The race to the national championship begins on Sept. 1 for 117 Division 1A college football teams.
And once again, the Bowl Championship Series (BCS) will determine which teams will square off for the title at the Rose Bowl next January.
In an effort to make its selection process fairer, or at least less susceptible to criticism, the BCS this year has implemented several changes.
Because the Associate Press has removed its Top 25 poll from the process, the BCS replaced it with a Harris Interactive poll, which actually could be an improvement over the AP poll.
The Harris poll consists of 114 voters (80 percent former players, coaches and administrators; 20 percent media), and will release its first top 25 teams on Sept. 25.
The later start date is expected to help reduce the "pre-season bias" associated with polls that rank teams before a single game has been played.
In the past, teams with high early rankings were believed to have an unfair advantage because it took nothing short of a loss to knock them back, while teams with low early rankings had a tough time climbing the poll ladder.
Despite the new poll, the BCS formula will remain the same as it was last season. There will be two polls that each account for one-third of the equation, while the other third will be determined by the ratings of six computers.

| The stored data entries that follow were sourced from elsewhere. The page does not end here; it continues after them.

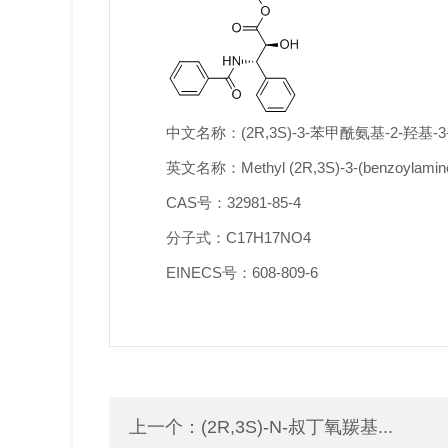
中文名称：(2R,3S)-3-苯甲酰氨基-2-羟基
英文名称：Methyl (2R,3S)-3-(benzoylamino)
CAS号：32981-85-4
分子式：C17H17NO4
EINECS号：608-809-6
上一个：
(2R,3S)-N-叔丁氧羰基...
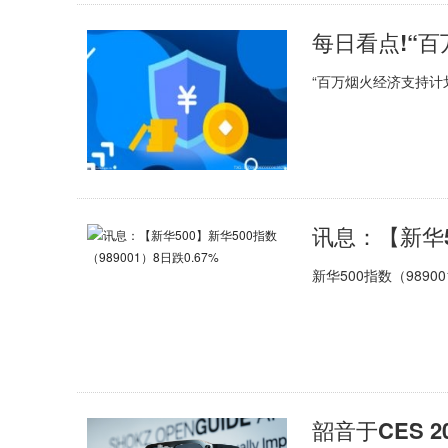
“百万烟火经济支持计
讯息：【新华50
新华500指数（9890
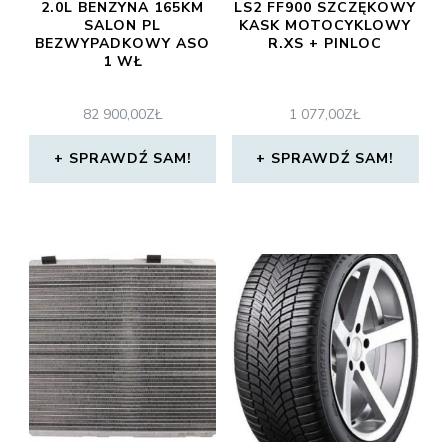
2.0L BENZYNA 165KM
LS2 FF900 SZCZĘKOWY
SALON PL
KASK MOTOCYKLOWY
BEZWYPADKOWY ASO
R.XS + PINLOC
1 WŁ
82 900,00
ZŁ
1 077,00
ZŁ
SPRAWDŹ SAM!
SPRAWDŹ SAM!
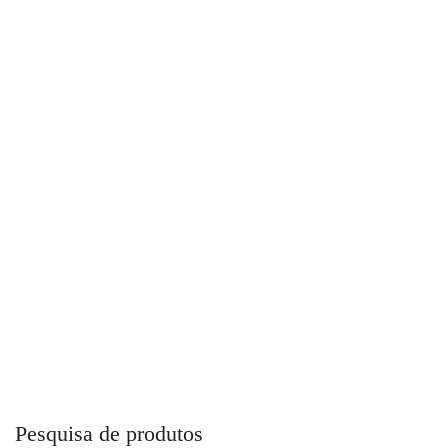
Secador de ar Por Absorção Total Point
Pesquisa de produtos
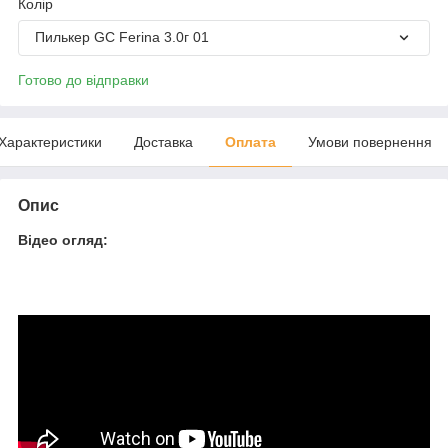
Колір
Пилькер GC Ferina 3.0г 01
Готово до відправки
Характеристики
Доставка
Оплата
Умови повернення
Опис
Відео огляд:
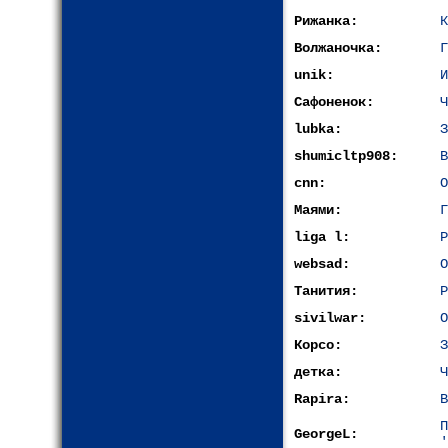
Рижанка:
К
Волжаночка:
Г
unik:
И
Сафоненок:
Ч
lubka:
З
shumicltp908:
В
cnn:
О
Маями:
Г
liga l:
Р
websad:
О
Танития:
Р
sivilwar:
О
Корсо:
З
детка:
Ч
Rapira:
В
GeorgeL:
'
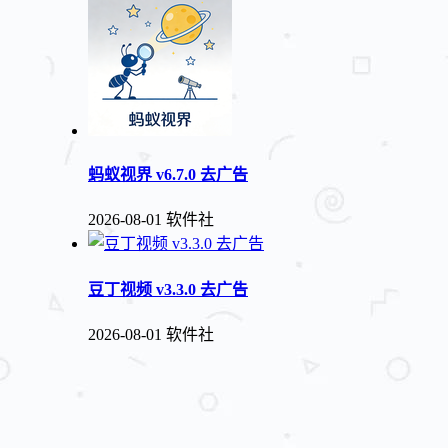
蚂蚁视界 v6.7.0 去广告
2026-08-01
软件社
豆丁视频 v3.3.0 去广告
2026-08-01
软件社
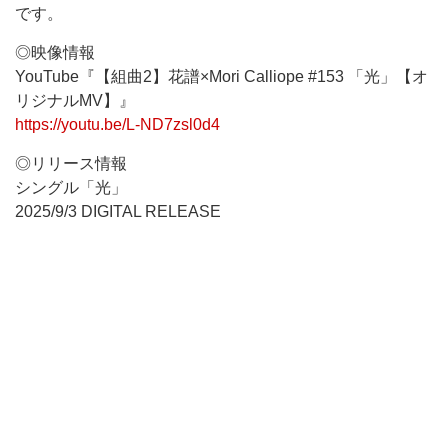
です。
◎映像情報
YouTube『【組曲2】花譜×Mori Calliope #153 「光」【オ
リジナルMV】』
https://youtu.be/L-ND7zsl0d4
◎リリース情報
シングル「光」
2025/9/3 DIGITAL RELEASE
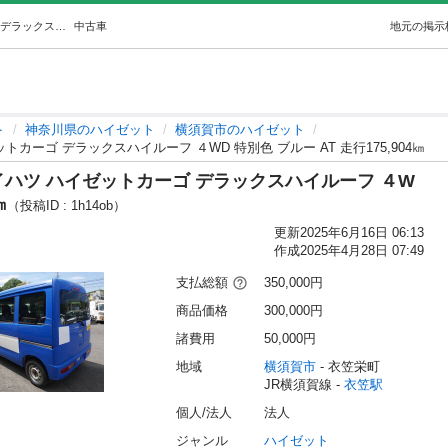
(6458) 35万 H29（2017）年ダイハツ ハイゼットカーゴ デラックスハイルーフ ４WD 特別色 ブルー AT 走行175,904㎞ (あすか自動車) 衣笠のハイゼットの中古車｜ジモティー
中古車
地元の掲示
ト
神奈川県のハイゼット
横須賀市のハイゼット
イゼットカーゴ デラックスハイルーフ ４WD 特別色 ブルー AT 走行175,904㎞
）年 ダイハツ ハイゼットカーゴ デラックスハイルーフ ４W
㎞
（投稿ID : 1h14ob）
更新
2025年6月16日 06:13
作成
2025年4月28日 07:49
支払総額
350,000円
商品価格
300,000円
諸費用
50,000円
地域
横須賀市
 - 衣笠栄町
JR横須賀線 - 
衣笠駅
個人/法人
法人
ジャンル
ハイゼット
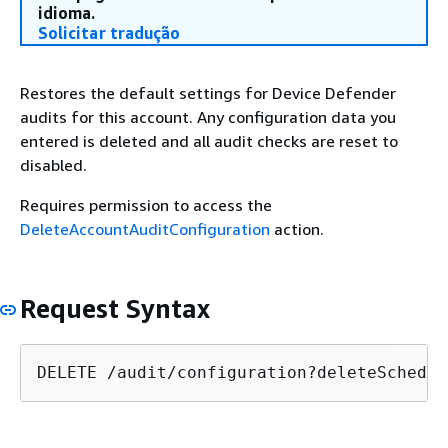
idioma.
Solicitar tradução
Restores the default settings for Device Defender
audits for this account. Any configuration data you
entered is deleted and all audit checks are reset to
disabled.
Requires permission to access the
DeleteAccountAuditConfiguration
action.
Request Syntax
DELETE /audit/configuration?deleteSchedul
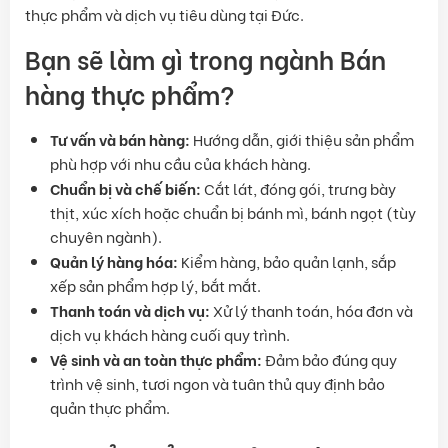
thực phẩm và dịch vụ tiêu dùng tại Đức.
Bạn sẽ làm gì trong ngành Bán
hàng thực phẩm?
Tư vấn và bán hàng:
Hướng dẫn, giới thiệu sản phẩm
phù hợp với nhu cầu của khách hàng.
Chuẩn bị và chế biến:
Cắt lát, đóng gói, trưng bày
thịt, xúc xích hoặc chuẩn bị bánh mì, bánh ngọt (tùy
chuyên ngành).
Quản lý hàng hóa:
Kiểm hàng, bảo quản lạnh, sắp
xếp sản phẩm hợp lý, bắt mắt.
Thanh toán và dịch vụ:
Xử lý thanh toán, hóa đơn và
dịch vụ khách hàng cuối quy trình.
Vệ sinh và an toàn thực phẩm:
Đảm bảo đúng quy
trình vệ sinh, tươi ngon và tuân thủ quy định bảo
quản thực phẩm.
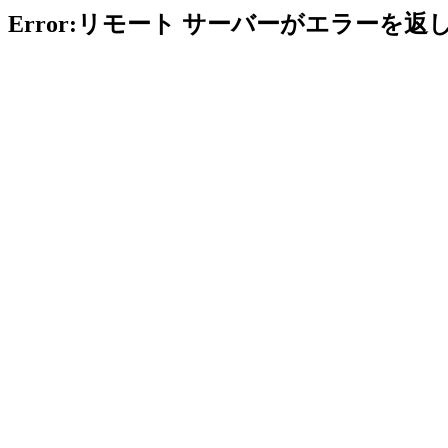
Error:リモート サーバーがエラーを返し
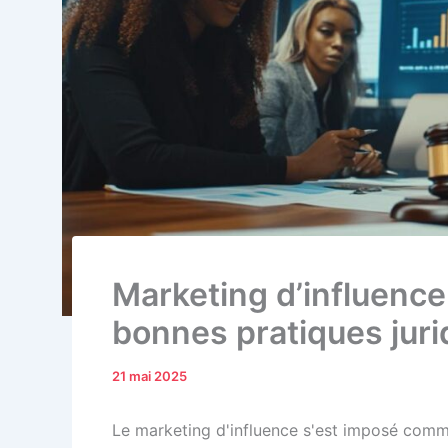
Marketing d’influenc
bonnes pratiques juri
21 mai 2025
Le marketing d'influence s'est imposé comme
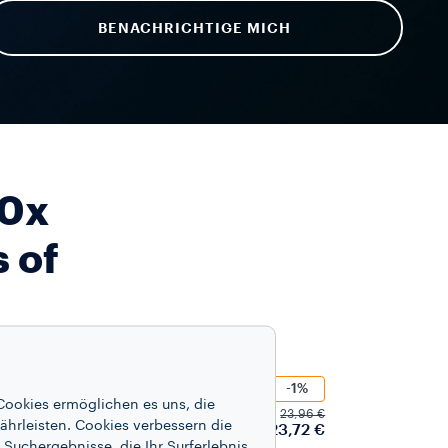
BENACHRICHTIGE MICH
10x
 of
-1%
lassico gemahlener Kaffee
Cookies ermöglichen es uns, die
23,96 €
ährleisten. Cookies verbessern die
23,72 €
Suchergebnisse, die Ihr Surferlebnis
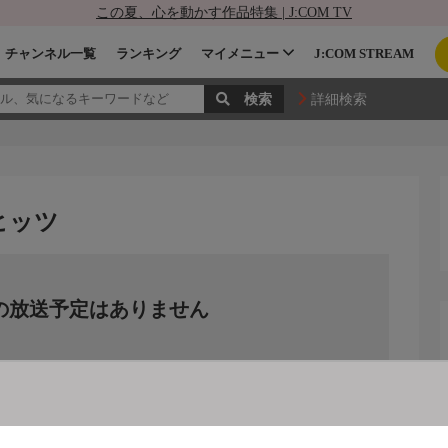
この夏、心を動かす作品特集 | J:COM TV
チャンネル一覧
ランキング
マイメニュー
J:COM STREAM
詳細検索
ヒッツ
の放送予定はありません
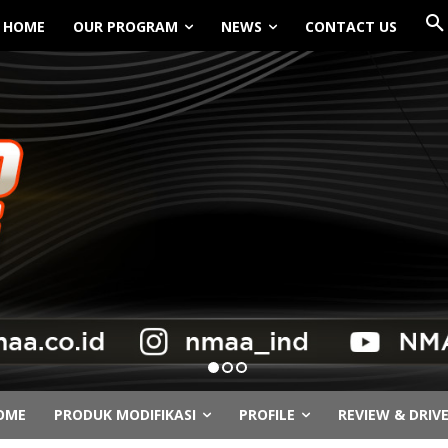
HOME
OUR PROGRAM
NEWS
CONTACT US
OME
PRODUK MODIFIKASI
PROFILE
REVIEW & DRIV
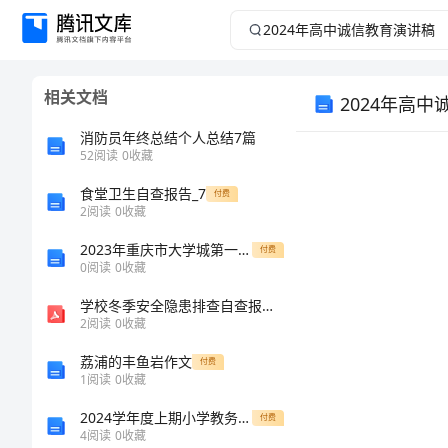
2024
年
相关文档
2024年高
高
消防员年终总结个人总结7篇
中
52
阅读
0
收藏
诚
食堂卫生自查报告_7
付费
2
阅读
0
收藏
信
2023年重庆市大学城第一中学数学七年级上册整式的加减综合测评试卷（解析版）
付费
0
阅读
0
收藏
教
学校冬季安全隐患排查自查报告.doc
2
阅读
0
收藏
育
荔浦的丰鱼岩作文
付费
演
1
阅读
0
收藏
2024学年度上期小学教务工作总结
付费
讲
4
阅读
0
收藏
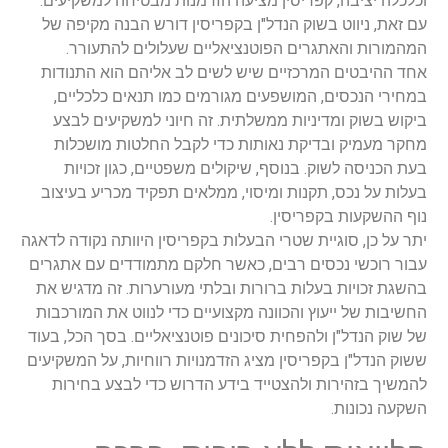
וכלכלה יציבה, קפריסין מציעה הזדמנות מבטיחה למשקיעים.
עם זאת, ניווט בשוק הנדל"ן בקפריסין דורש הבנה מקיפה של
המהמורות והאתגרים הפוטנציאליים שעלולים להתעורר.
אחד ההיבטים המרכזיים שיש לשים לב אליהם הוא התנודות
במחירי הנכסים, המושפעים מגורמים כמו תנאים כלכליים,
ביקוש בשוק ומדיניות ממשלתית. זה חיוני למשקיעים לבצע
מחקר מעמיק ובדיקת נאותות כדי לקבל החלטות מושכלות
בעת הכניסה לשוק. בנוסף, שיקולים משפטיים, כגון זכויות
בעלות על נכס, תקנות ומיסוי, ממלאים תפקיד מכריע בעיצוב
נוף ההשקעות בקפריסין.
יתר על כן, סוגיית שטרי הבעלות בקפריסין היוותה נקודה לדאגה
עבור רוכשי נכסים רבים, כאשר חלקם מתמודדים עם אתגרים
בהשגת זכויות בעלות ברורות ובלתי מעורערות. זה מדגיש את
החשיבות של ייעוץ והכוונה מקצועיים כדי לנווט את המורכבות
של שוק הנדל"ן ולהפחית סיכונים פוטנציאליים. בסך הכל, בעוד
ששוק הנדל"ן בקפריסין מציג הזדמנויות רווחיות, על המשקיעים
להמשיך בזהירות ולהצטייד בידע הדרוש כדי לבצע בחירות
השקעה נכונות.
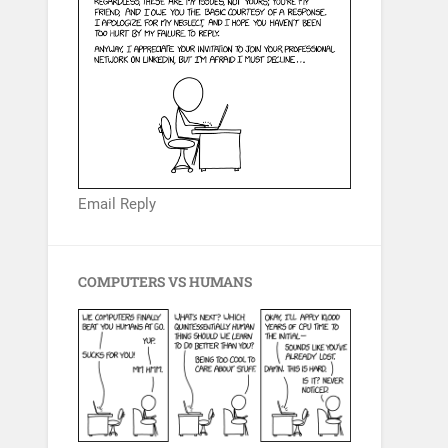
Email Reply
COMPUTERS VS HUMANS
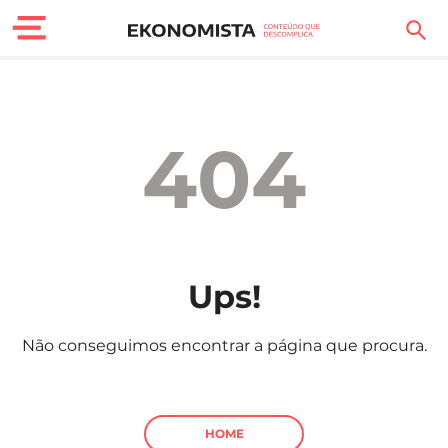
Finanças Pessoais
Motores
404
Carreira
Casa
Lifestyle
Ups!
Sociedade
Não conseguimos encontrar a página que procura.
Tecnologia
Negócios
HOME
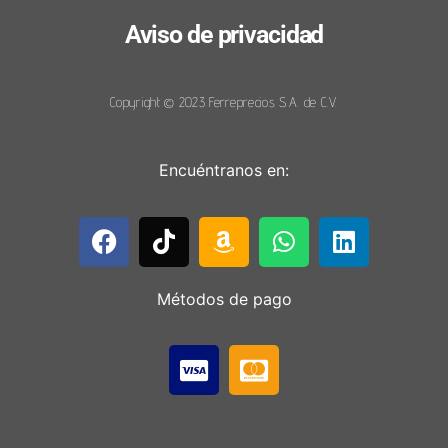
Aviso de privacidad
Copyright © 2023 Ferreprecios S.A. de C.V.
Encuéntranos en:
Métodos de pago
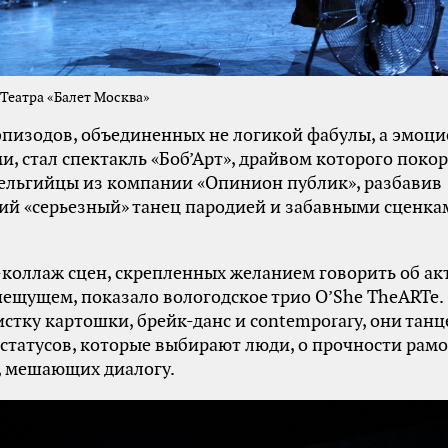
Театра «Балет Москва»
эпизодов, объединенных не логикой фабулы, а эмоц
и, стал спектакль «Боб’Арт», драйвом которого поко
ельгийцы из компании «Опинион публик», разбавив
й «серьезный» танец пародией и забавными сценка
коллаж сцен, скрепленных желанием говорить об а
ещущем, показало вологодское трио O’She TheARTe
стку картошки, брейк-данс и contemporary, они тан
 статусов, которые выбирают люди, о прочности рам
, мешающих диалогу.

In addition to the Harris Interactive poll, changes to the BCS system include publicizing the coaches’ poll final ballots, though critics had hoped the BCS would release the names of balloters throughout the season.
Although the polling system might be improved, the BCS formula will never satisfy die-hard football purists, who each year demand a playoff system to determine a national champion.
As recently as last year, an undefeated Auburn squad was shut out of the title game because of the BCS formula.
It could happen again this year for some team unlucky enough to come up short in the polling process.
Noteworthy of mention, the NCAA does not list any school as a national champion in football. Prior to the BCS system, there were only the AP and UPI polls and, because there still isn’t an actual playoff, the NCAA does not recognize a title based at least in part on voting.
Despite its controversial nature, the BCS system has produced some interesting trends. In each of its first seven years, at least one of the BCS’s title game participants has been a team ranked 1 or 2 in the preseason (USC and Texas this year).
And in five of the seven years, that team’s opponent had a double-digit preseason ranking.
Thus, if a team were ranked Nos. 3 through 9, the odds were slim of making it to the title game; that is, of course, if you believe in trends.
And who among sports bettors doesn’t believe in trends?